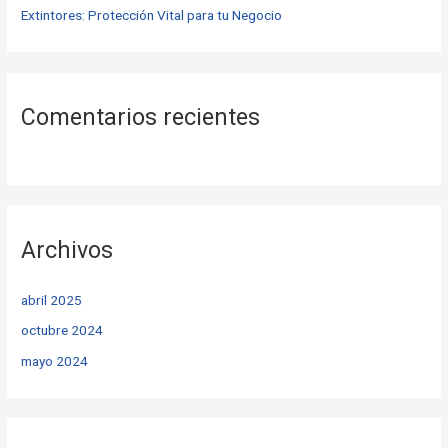
Extintores: Protección Vital para tu Negocio
Comentarios recientes
Archivos
abril 2025
octubre 2024
mayo 2024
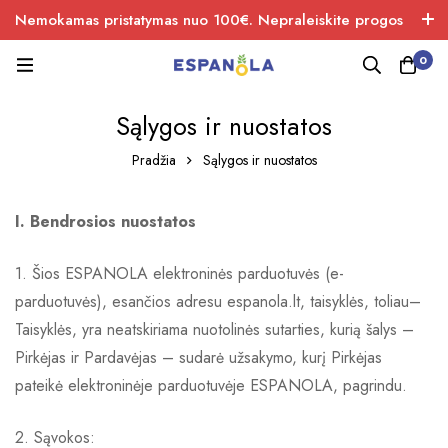
Nemokamas pristatymas nuo 100€. Nepraleiskite progos
įsigiti naujos produkcijos.
0
Sąlygos ir nuostatos
Pradžia
Sąlygos ir nuostatos
I. Bendrosios nuostatos
1. Šios ESPANOLA elektroninės parduotuvės (e-
parduotuvės), esančios adresu espanola.lt, taisyklės, toliau–
Taisyklės, yra neatskiriama nuotolinės sutarties, kurią šalys –
Pirkėjas ir Pardavėjas – sudarė užsakymo, kurį Pirkėjas
pateikė elektroninėje parduotuvėje ESPANOLA, pagrindu.
2. Sąvokos:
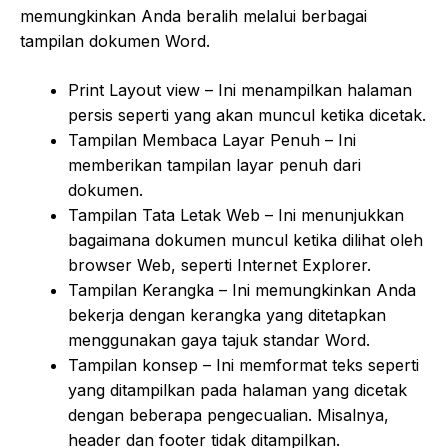
memungkinkan Anda beralih melalui berbagai
tampilan dokumen Word.
Print Layout view – Ini menampilkan halaman
persis seperti yang akan muncul ketika dicetak.
Tampilan Membaca Layar Penuh – Ini
memberikan tampilan layar penuh dari
dokumen.
Tampilan Tata Letak Web – Ini menunjukkan
bagaimana dokumen muncul ketika dilihat oleh
browser Web, seperti Internet Explorer.
Tampilan Kerangka – Ini memungkinkan Anda
bekerja dengan kerangka yang ditetapkan
menggunakan gaya tajuk standar Word.
Tampilan konsep – Ini memformat teks seperti
yang ditampilkan pada halaman yang dicetak
dengan beberapa pengecualian. Misalnya,
header dan footer tidak ditampilkan.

◆ Task objective ◆
Pictures stay out; repeat all the rest of the records exactly.

◆ Exercise solution ◆
Extintores: Protección Vital para tu Negocio
Comentarios recientes
Archivos
abril 2025
octubre 2024
mayo 2024
Nemokamas pristatymas nuo 100€. Nepraleiskite progos
įsigiti naujos produkcijos.
0
Sąlygos ir nuostatos
Pradžia
Sąlygos ir nuostatos
I. Bendrosios nuostatos
1. Šios ESPANOLA elektroninės parduotuvės (e-
parduotuvės), esančios adresu espanola.lt, taisyklės, toliau–
Taisyklės, yra neatskiriama nuotolinės sutarties, kurią šalys –
Pirkėjas ir Pardavėjas – sudarė užsakymo, kurį Pirkėjas
pateikė elektroninėje parduotuvėje ESPANOLA, pagrindu.
2. Sąvokos:
memungkinkan Anda beralih melalui berbagai
tampilan dokumen Word.
Print Layout view – Ini menampilkan halaman
persis seperti yang akan muncul ketika dicetak.
Tampilan Membaca Layar Penuh – Ini
memberikan tampilan layar penuh dari
dokumen.
Tampilan Tata Letak Web – Ini menunjukkan
bagaimana dokumen muncul ketika dilihat oleh
browser Web, seperti Internet Explorer.
Tampilan Kerangka – Ini memungkinkan Anda
bekerja dengan kerangka yang ditetapkan
menggunakan gaya tajuk standar Word.
Tampilan konsep – Ini memformat teks seperti
yang ditampilkan pada halaman yang dicetak
dengan beberapa pengecualian. Misalnya,
header dan footer tidak ditampilkan.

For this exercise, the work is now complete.